Omit all pictures and give the records below again exactly as written.

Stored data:
----------------------------------------

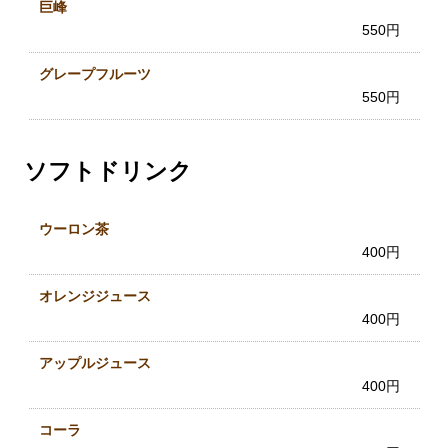
巨峰
550円
グレープフルーツ
550円
ソフトドリンク
ウーロン茶
400円
オレンジジュース
400円
アップルジュース
400円
コーラ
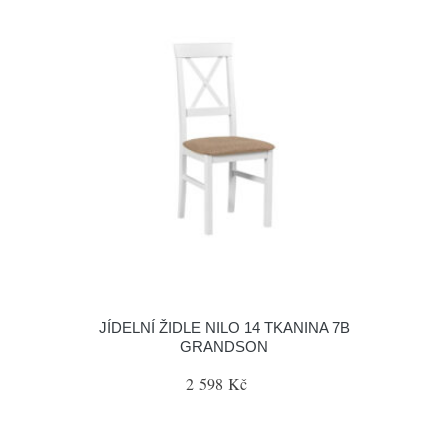
JÍDELNÍ ŽIDLE NILO 14 TKANINA 7B
GRANDSON
2 598 Kč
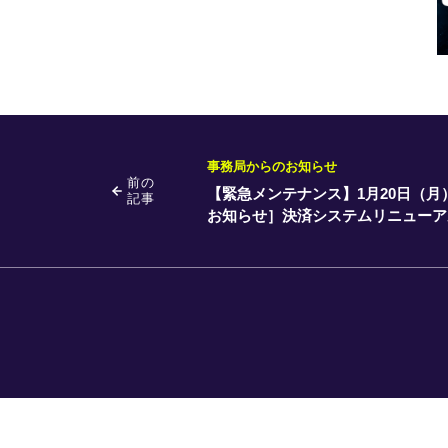
事務局からのお知らせ
前の
【緊急メンテナンス】1月20日（月
記事
お知らせ］決済システムリニューア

----------------------------------------

• THE ANSWER:
巨峰
550円
グレープフルーツ
550円
ソフトドリンク
ウーロン茶
400円
オレンジジュース
400円
アップルジュース
400円
コーラ
JÍDELNÍ ŽIDLE NILO 14 TKANINA 7B
GRANDSON
2 598 Kč
事務局からのお知らせ
前の
【緊急メンテナンス】1月20日（月
記事
お知らせ］決済システムリニューア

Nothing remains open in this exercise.